**RECORDS SHOWN**

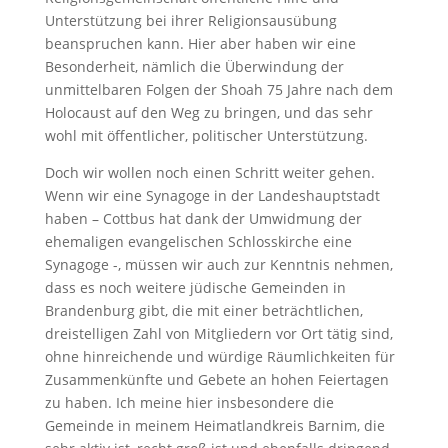
Unterstützung bei ihrer Religionsausübung
beanspruchen kann. Hier aber haben wir eine
Besonderheit, nämlich die Überwindung der
unmittelbaren Folgen der Shoah 75 Jahre nach dem
Holocaust auf den Weg zu bringen, und das sehr
wohl mit öffentlicher, politischer Unterstützung.
Doch wir wollen noch einen Schritt weiter gehen.
Wenn wir eine Synagoge in der Landeshauptstadt
haben – Cottbus hat dank der Umwidmung der
ehemaligen evangelischen Schlosskirche eine
Synagoge -, müssen wir auch zur Kenntnis nehmen,
dass es noch weitere jüdische Gemeinden in
Brandenburg gibt, die mit einer beträchtlichen,
dreistelligen Zahl von Mitgliedern vor Ort tätig sind,
ohne hinreichende und würdige Räumlichkeiten für
Zusammenkünfte und Gebete an hohen Feiertagen
zu haben. Ich meine hier insbesondere die
Gemeinde in meinem Heimatlandkreis Barnim, die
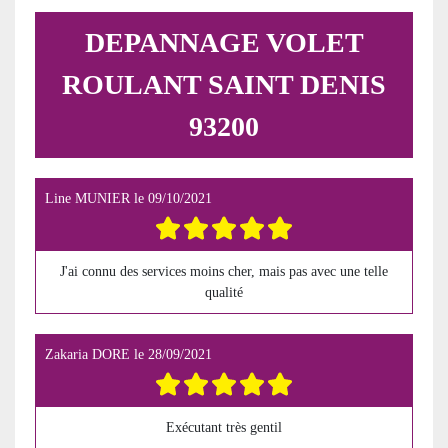
DEPANNAGE VOLET
ROULANT SAINT DENIS
93200
Line MUNIER
le
09/10/2021
J'ai connu des services moins cher, mais pas avec une telle
qualité
Zakaria DORE
le
28/09/2021
Exécutant très gentil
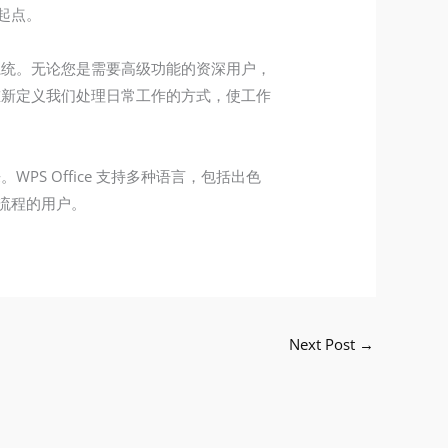
起点。
力系统。无论您是需要高级功能的资深用户，
将重新定义我们处理日常工作的方式，使工作
PS Office 支持多种语言，包括出色
流程的用户。
Next Post
→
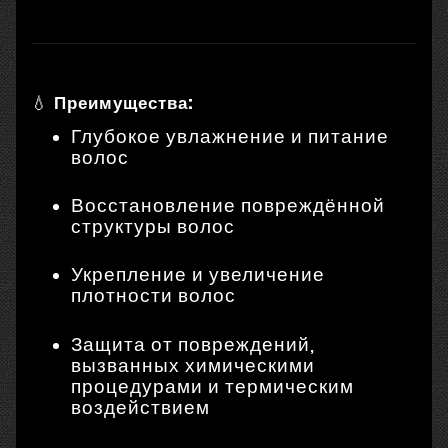
💧
Преимущества:
Глубокое увлажнение и питание
волос
Восстановление повреждённой
структуры волос
Укрепление и увеличение
плотности волос
Защита от повреждений,
вызванных химическими
процедурами и термическим
воздействием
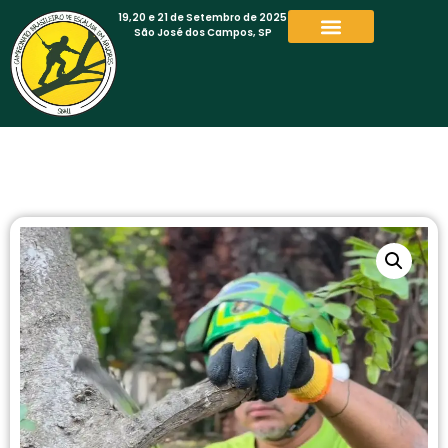
19,20 e 21 de Setembro de 2025
São José dos Campos, SP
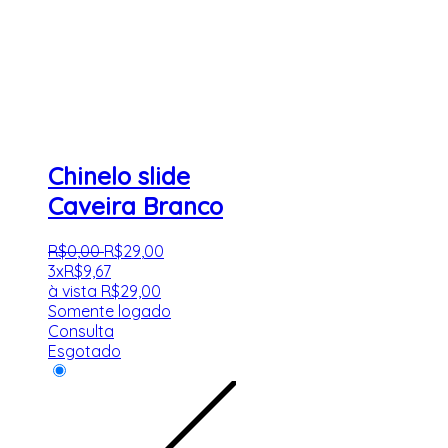
Chinelo slide
Caveira Branco
R$
0
,
00
R$
29
,
00
3x
R$
9,67
à vista
R$
29,00
Somente logado
Consulta
Esgotado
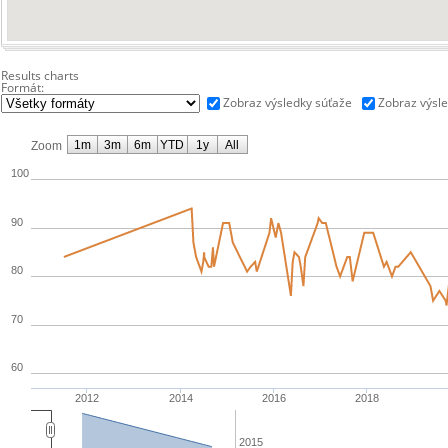
Results charts
Formát:
Zobraz výsledky súťaže
Zobraz výsle
1m
3m
6m
YTD
1y
All
Zoom
100
90
80
70
60
2012
2014
2016
2018
2015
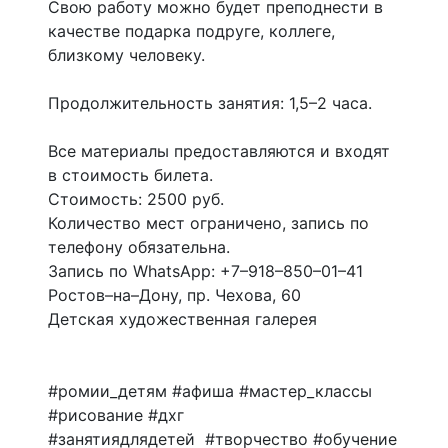
Свою работу можно будет преподнести в
качестве подарка подруге, коллеге,
близкому человеку.
Продолжительность занятия: 1,5–2 часа.
Все материалы предоставляются и входят
в стоимость билета.
Стоимость: 2500 руб.
Количество мест ограничено, запись по
телефону обязательна.
Запись по WhatsApp: +7–918–850–01–41
Ростов–на–Дону, пр. Чехова, 60
Детская художественная галерея
#ромии_детям #афиша #мастер_классы
#рисование #дхг
#занятиядлядетей #творчество #обучение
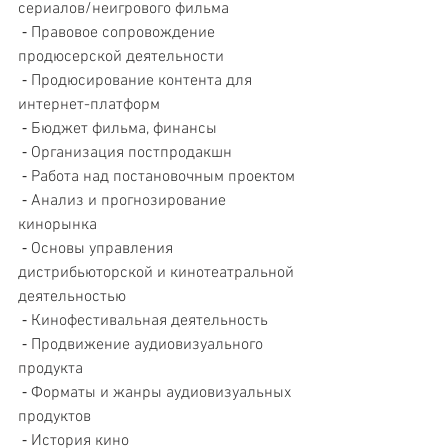
сериалов/неигрового фильма
 ⁃ Правовое сопровождение 
продюсерской деятельности
 ⁃ Продюсирование контента для 
интернет-платформ
 ⁃ Бюджет фильма, финансы
 ⁃ Организация постпродакшн
 ⁃ Работа над постановочным проектом
 ⁃ Анализ и прогнозирование 
кинорынка
 ⁃ Основы управления 
дистрибьюторской и кинотеатральной 
деятельностью
 ⁃ Кинофестивальная деятельность
 ⁃ Продвижение аудиовизуального 
продукта
 ⁃ Форматы и жанры аудиовизуальных 
продуктов 
 ⁃ История кино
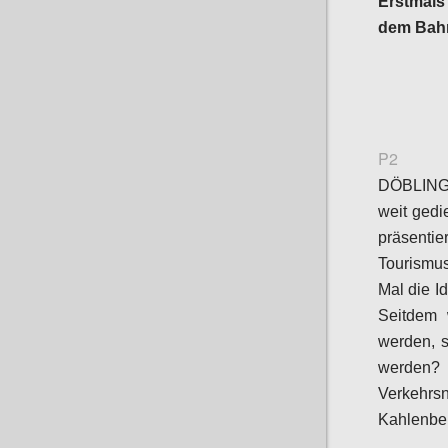
Erstmals 
dem Bahn
P2
DÖBLING
weit gedie
präsenti
Tourismu
Mal die I
Seitdem 
werden, s
werden? 
Verkehr
Kahlenber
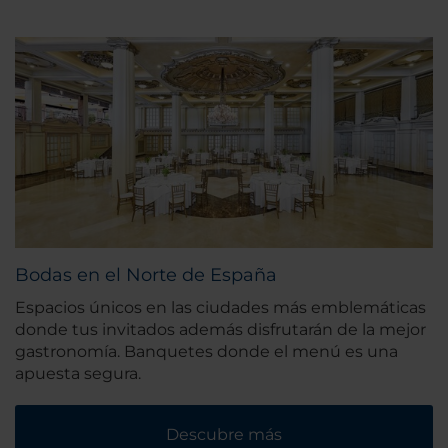
Bodas en el Norte de España
Espacios únicos en las ciudades más emblemáticas
donde tus invitados además disfrutarán de la mejor
gastronomía. Banquetes donde el menú es una
apuesta segura.
Descubre más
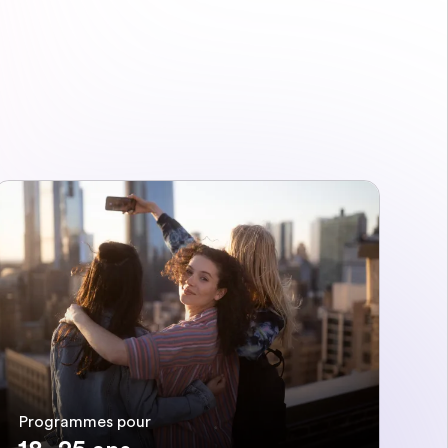
Programmes pour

**ASSIGNMENT**
Where a line in the records above contains the string "волос", return that line.

**RESULT**
волос
структуры волос
плотности волос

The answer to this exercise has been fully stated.